21 diciembre 2016 | Por

Contaminación publicitaria

Araceli Caballero | Apenas un par de semanas después de haber cambiado la hora, dicen que para ahorrar energía, las calles de pueblos y ciudades aparecen cargadas de bombillas y otras luminarias, dicen que porque es Navidad, aunque falta más de un mes para tal fiesta. Poco después las encienden, y no falta quienes –con escaso éxito– protestan por la contaminación lumínica.

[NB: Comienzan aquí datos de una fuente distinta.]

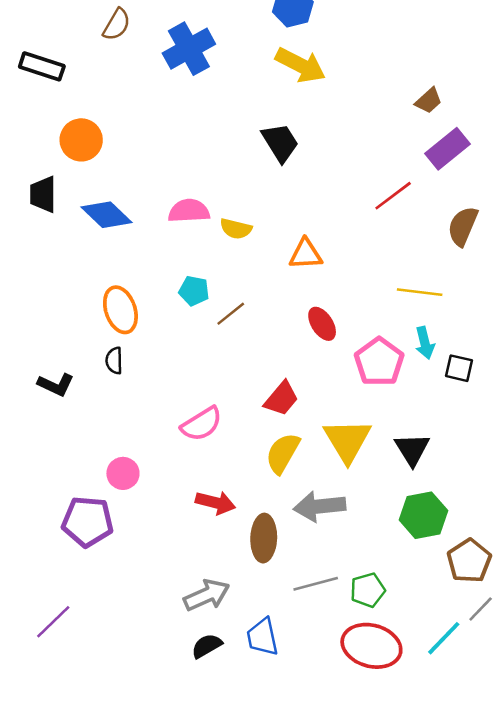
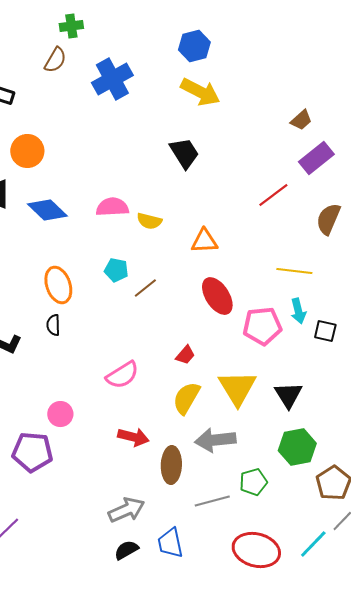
red ellipse: (322, 324) -> (217, 296), size x1.4
pink pentagon: (379, 362) -> (262, 326), turned 30
red trapezoid: (281, 399) -> (185, 355), size x0.7
green pentagon: (368, 590) -> (253, 482), moved

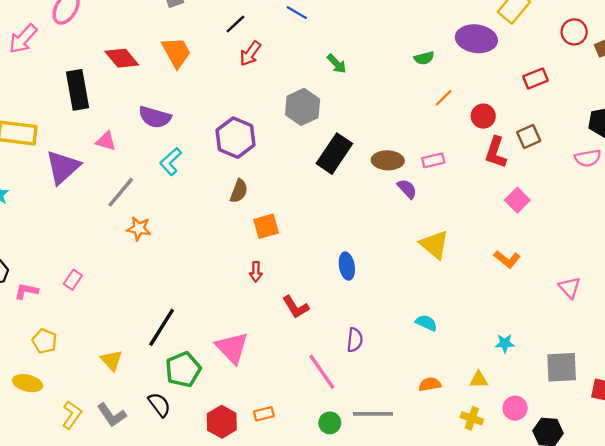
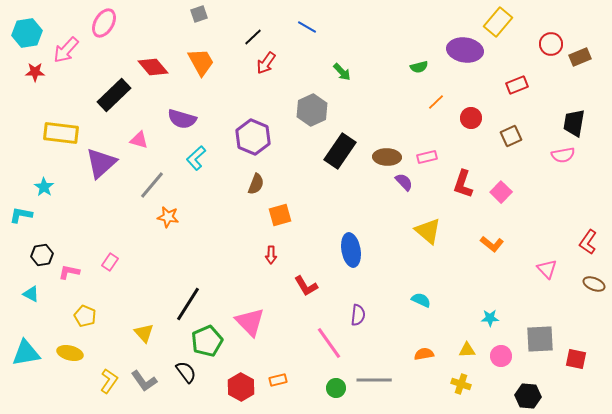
black rectangle: (77, 90) -> (114, 95), turned 56
red L-shape: (496, 152) -> (463, 184), moved
blue ellipse: (347, 266) -> (351, 250), size x1.4
pink circle: (515, 408) -> (501, 356), moved

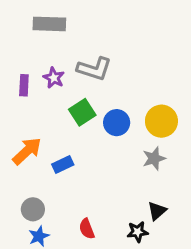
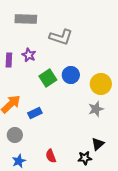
gray L-shape: (94, 69) -> (61, 37), moved
blue circle: (117, 123) -> (71, 75), moved
gray circle: (33, 209) -> (15, 135), moved

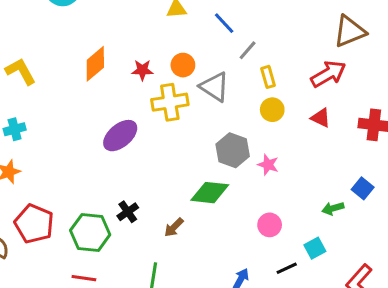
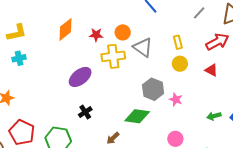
gray line: (248, 50) -> (199, 13), moved
yellow L-shape: (21, 71) -> (17, 33), turned 105
cyan cross: (15, 129) -> (19, 58), moved
green arrow: (333, 208) -> (214, 116), moved
black cross: (128, 212) -> (85, 112), moved

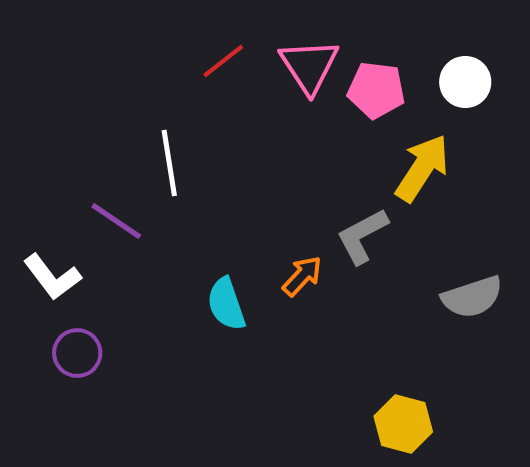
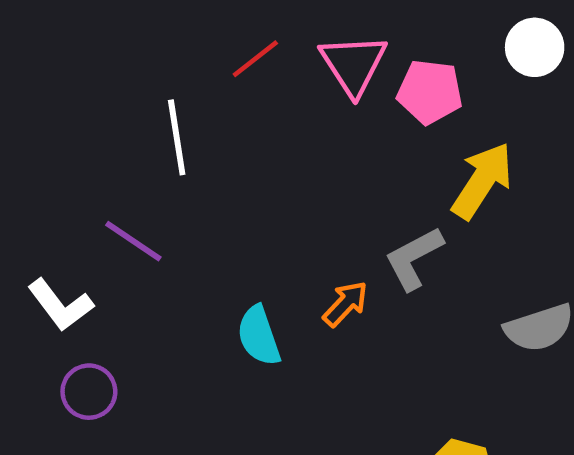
white circle: (465, 82) -> (535, 47), moved
white line: (169, 163) -> (177, 137), moved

Hay otra contaminación menos brillante, también fruto de temporada, que invade de brillos y alharacas nuestros sentidos: la contaminación publicitaria. No salimos de la vuelta al cole cuando nos sumergen en un océano de perfumes, colonias, juguetes, planchas (perdón: «centros de planchado») y otros electrodomésticos. De nada sirve apagar la tele o la radio, o cerrar el periódico. Desde cualquier resquicio susceptible de ser vendido, ya sean paredes o transportes urbanos, nos asaltan conminándonos a ser felices, mediante la compra de tal o cual objeto. No hay vacaciones para tales prácticas, pero la caja de la Pandora publicista se abre de manera salvaje en estas fechas consumistas, dicen que para celebrar el cumpleaños –lo repetiré un año más– de un sintecho.

La desproporción entre lo que las empresas invierten en producir y en publicidad crece cada vez más, por supuesto a favor de la publicidad, que no sirve para informar al público de las virtudes de un producto o servicio, sino para convencernos de que lo necesitamos para vivir. Con razón la llama Capella «industria de creación de sentimientos de carencia» porque sirve para confundirnos acerca de nuestras necesidades y de la función de las cosas, que van perdiendo su finalidad primaria –vehículos para trasladarse, ropa para abrigarnos, etc.– para adquirir un significado simbólico, a la misma velocidad que las personas nos alejamos de esa racionalidad elemental que llaman sentido común. En eso consiste el consumismo. Marcel Coderch dice que para acabar con el capitalismo –otro nombre de la sociedad de consumo– bastaría una ley de un solo artículo: «Queda abolida la publicidad».

Abundan los estudios que demuestran que el mayor porcentaje de información que configura nuestros hábitos y nuestra visión del mundo no los adquirimos en la escuela, ni en la familia, sino en los medios de comunicación. Y su maestra de más éxito es la publicidad. Lo bueno es que esta escuela no solo no es obligatoria, sino que hacer novillos resulta de lo más saludable.

Hay una página web, Consume hasta morir, que, activando el poder terapéutico y liberador de la risa, como en el cuento de Andersen, pone de manifiesto lo ridículo de mensajes publicitarios que, una vez que forman parte del paisaje (físico y mental), pasan por normales. Ayuda mucho a resistir a la invasión.

Por si hicieran falta sugerencias para celebrar la Navidad como corresponde, y solo a modo de ejemplo, El salmón contra corriente ofrece el folleto «Por una Navidad más verde (o cómo superar las fiestas del consumismo)».